This is not OK. Here's why:
1) Nobody else is bad at 'stack healing.'
In order for the 'strengths/weaknesses' model of class balance to work, strengths and weaknesses have to be set up to be complementary. One class's strength balances another class's weakness; if you bring complementary classes, then your team as a whole is pretty good at everything.
But nobody's weak at stack healing. The only class that even arguably might get a little weaker when the raid is grouped up and stationary is priests (due to Cascade/Halo), and that difference is pretty minor (and arguably outweighed by Power Word: Barrier for Disc). Everyone else gets stronger when people stack up.
What's more, short of redesigning another class's raid heals so they all work like Cascade/Halo, you can't even make another class weak at stack healing. So there's no complement for shamans, and there isn't going to be.
When you bring a shaman and any other class, instead of having a strong stack healer/weak spread healer paired with a strong spread healer/weak stack healer (balanced and average in any situation), what you have is a strong stack healer/weak spread healer paired with an average stack healer/average spread healer: above average and potentially OP in a stack, below average and potentially not good enough in a spread.
2) Stacking and spreading are mutually-exclusive.
Most strength/weakness pairs involve things that might happen at the same time. You can have single-target and AoE damage at the same time (every fight except Baleroc). You can have sustained damage and burst at the same time (e.g. Garalon, any council fight). You can have scattered/triage healing and raidwide AoE at the same time (most fights). Healers can play to their own strengths most of the time, complementing each other nicely.

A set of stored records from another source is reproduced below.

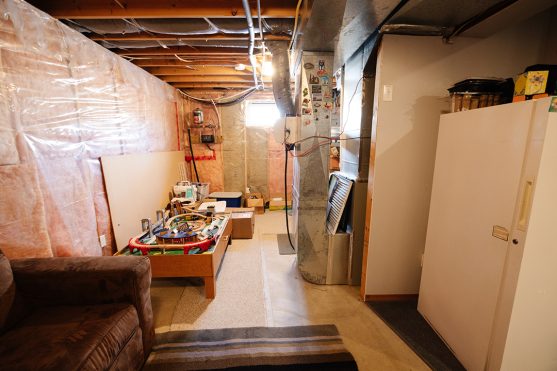 Find the location of a particular element. handle to open refridgerator is located at coordinates (526, 199). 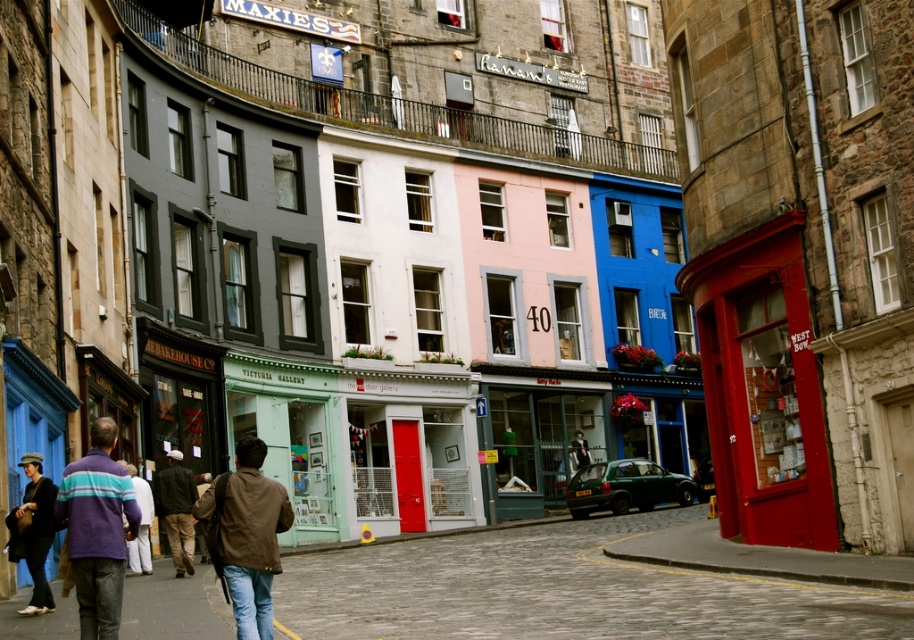 Question: Observing the image, what is the correct spatial positioning of cobblestone pavement at center in reference to striped wool sweater at lower left?

Choices:
 (A) below
 (B) above

Answer: (A)

Question: Which of the following is the farthest from the observer?

Choices:
 (A) (242, 509)
 (B) (179, 472)

Answer: (B)

Question: Does brown leather jacket at center have a greater width compared to brown leather jacket at lower left?

Choices:
 (A) no
 (B) yes

Answer: (A)

Question: Is matte black coat at lower left to the left of brown leather jacket at lower left from the viewer's perspective?

Choices:
 (A) no
 (B) yes

Answer: (A)

Question: Which point appears farthest from the camera in this image?

Choices:
 (A) (416, 596)
 (B) (210, 518)
 (C) (186, 490)
 (D) (89, 579)

Answer: (C)

Question: Which of the following is the farthest from the observer?

Choices:
 (A) (197, 518)
 (B) (43, 480)
 (C) (104, 524)

Answer: (B)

But spreading/stacking is binary. Either the raid is spread out and moving, or it is stacked. In 10m, there is absolutely no blurring of those boundaries. In 25s, you might have the melee stacked while the ranged spreads out, but there are a number of problems with just healing the melee. Notably: Everyone else's raidhealing abilities are healing them too, while yours aren't hitting the ranged. And since Healing Rain scales with the number of targets it hits, it's not strong enough on the melee alone to compensate for your inability to heal the ranged.
3) Many well-designed and fun encounters do not include any sustained stacking.

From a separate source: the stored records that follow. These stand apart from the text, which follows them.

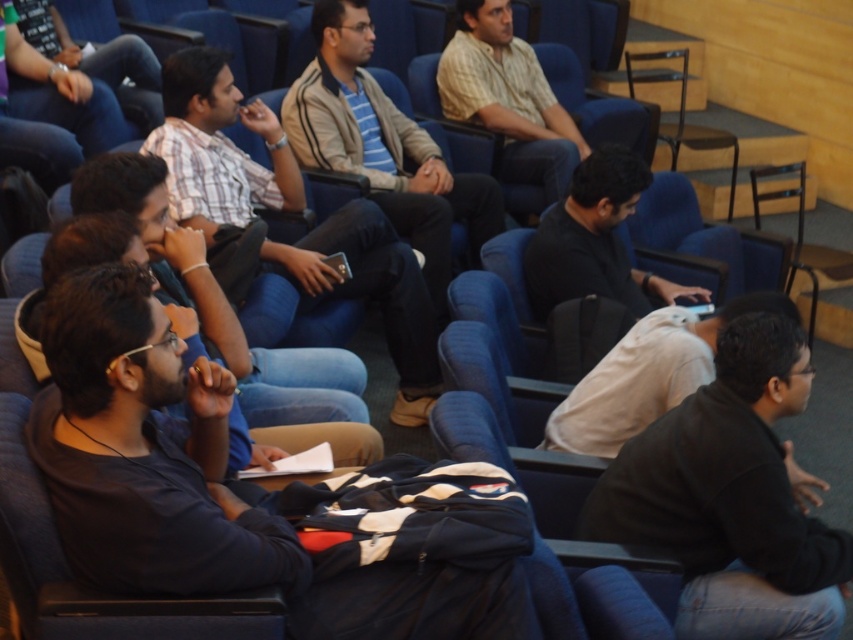 Does plaid shirt at center have a smaller size compared to black matte shirt at center?

No.

Consider the image. Is plaid shirt at center wider than black matte shirt at center?

Yes, plaid shirt at center is wider than black matte shirt at center.

Image resolution: width=853 pixels, height=640 pixels. What are the coordinates of `plaid shirt at center` in the screenshot? It's located at (218, 145).

This screenshot has height=640, width=853. I want to click on plaid shirt at center, so click(x=218, y=145).

Between black matte jacket at lower right and striped knit sweater at center, which one appears on the right side from the viewer's perspective?

black matte jacket at lower right is more to the right.

Locate an element on the screen. The image size is (853, 640). black matte jacket at lower right is located at coordinates (730, 497).

Locate an element on the screen. Image resolution: width=853 pixels, height=640 pixels. black matte jacket at lower right is located at coordinates 730,497.

Is striped knit sweater at center positioned behind white matte shirt at center?

Yes.

Between point (419, 204) and point (627, 356), which one is positioned in front?

Point (627, 356) is more forward.

You are a GUI agent. You are given a task and a screenshot of the screen. Output one action in this format:
    pyautogui.click(x=<x>, y=<y>)
    Task: Click on the striped knit sweater at center
    The height and width of the screenshot is (640, 853).
    Given the screenshot: What is the action you would take?
    pyautogui.click(x=383, y=145)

It's fairly rare to see encounters with no single-target healing or no AoE healing or no burst healing or no sustained healing or no random damage or no raidwide AoE. These sorts of encounters are usually rather unique and widely understood as gimmick fights. They're typically not a big deal. One healing class or another might struggle on them, but they're still a valuable enough asset to the team on other encounters that the team is motivated to find a way to make it work.

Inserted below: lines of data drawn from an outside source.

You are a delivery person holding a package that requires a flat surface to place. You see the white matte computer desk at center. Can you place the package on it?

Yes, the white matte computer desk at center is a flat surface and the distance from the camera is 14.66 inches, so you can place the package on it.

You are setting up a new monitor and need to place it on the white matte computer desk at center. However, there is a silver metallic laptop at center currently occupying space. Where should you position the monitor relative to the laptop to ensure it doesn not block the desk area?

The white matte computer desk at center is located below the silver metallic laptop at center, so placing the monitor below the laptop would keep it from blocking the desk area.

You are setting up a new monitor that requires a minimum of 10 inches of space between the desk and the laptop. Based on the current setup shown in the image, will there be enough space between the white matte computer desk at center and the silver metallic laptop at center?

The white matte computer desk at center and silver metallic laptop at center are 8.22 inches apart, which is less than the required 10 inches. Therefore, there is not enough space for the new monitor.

On the other hand, there are plenty of encounters where the raid needs to be spread out and/or mobile the entire time. These are ordinary and common and don't feel at all gimmicky. "Moving out of fire" is a core WoW mechanic, one of the two primary ways the encounter designers use to make fights interesting for DPS (the other being target-switching). Mechanics-focused tiers, like Throne of Thunder, tend to involve a lot of fire. When a healer can't deal effectively with a raid that's moving out of fire, they're at a pretty serious disadvantage.